Data records:
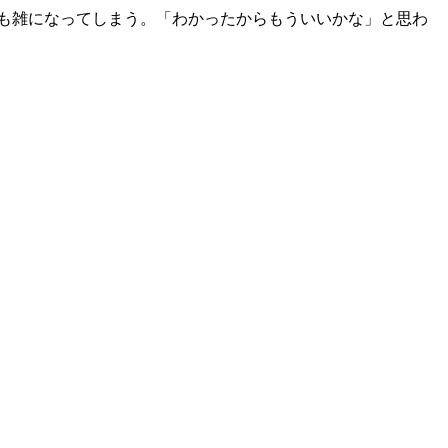
も雑になってしまう。「わかったからもういいかな」と思わ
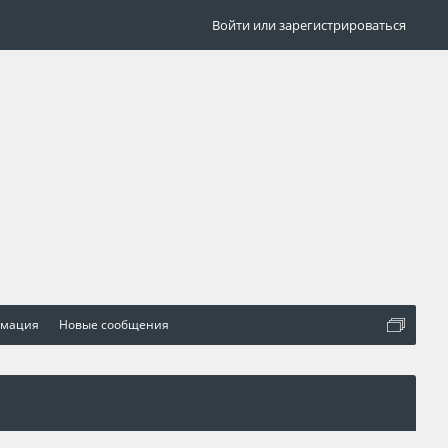
Войти или зарегистрироваться
рмация
Новые сообщения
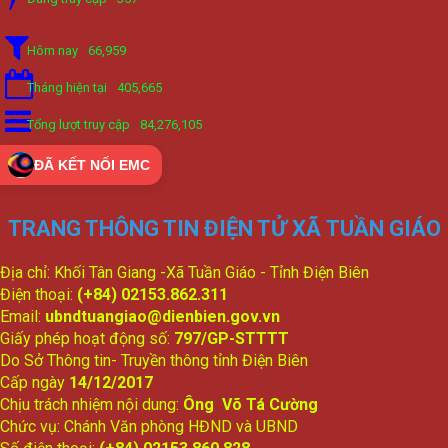
Hôm nay
66,959
Tháng hiện tại
405,665
Tổng lượt truy cập
84,276,105
ĐÃ KẾT NỐI EMC
TRANG THÔNG TIN ĐIỆN TỬ XÃ TUẦN GIÁO
Địa chỉ: Khối Tân Giang -Xã Tuần Giáo - Tỉnh Điện Biên
Điện thoại:
(+84) 02153.862.311
Email:
ubndtuangiao@dienbien.gov.vn
Giấy phép hoạt động số:
797/GP-STTTT
Do Sở Thông tin- Truyền thông tỉnh Điện Biên
Cấp ngày
14/12/2017
Chịu trách nhiệm nội dung:
Ông Võ Tá Cường
Chức vụ: Chánh Văn phòng HĐND và UBND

TASK DETAILS: All records above are to be output verbatim, with their pictures omitted.

RESULT FOR THIS TASK:
も雑になってしまう。「わかったからもういいかな」と思わ
Войти или зарегистрироваться
рмация
Новые сообщения
Hôm nay
66,959
Tháng hiện tại
405,665
Tổng lượt truy cập
84,276,105
ĐÃ KẾT NỐI EMC
TRANG THÔNG TIN ĐIỆN TỬ XÃ TUẦN GIÁO
Địa chỉ: Khối Tân Giang -Xã Tuần Giáo - Tỉnh Điện Biên
Điện thoại:
(+84) 02153.862.311
Email:
ubndtuangiao@dienbien.gov.vn
Giấy phép hoạt động số:
797/GP-STTTT
Do Sở Thông tin- Truyền thông tỉnh Điện Biên
Cấp ngày
14/12/2017
Chịu trách nhiệm nội dung:
Ông Võ Tá Cường
Chức vụ: Chánh Văn phòng HĐND và UBND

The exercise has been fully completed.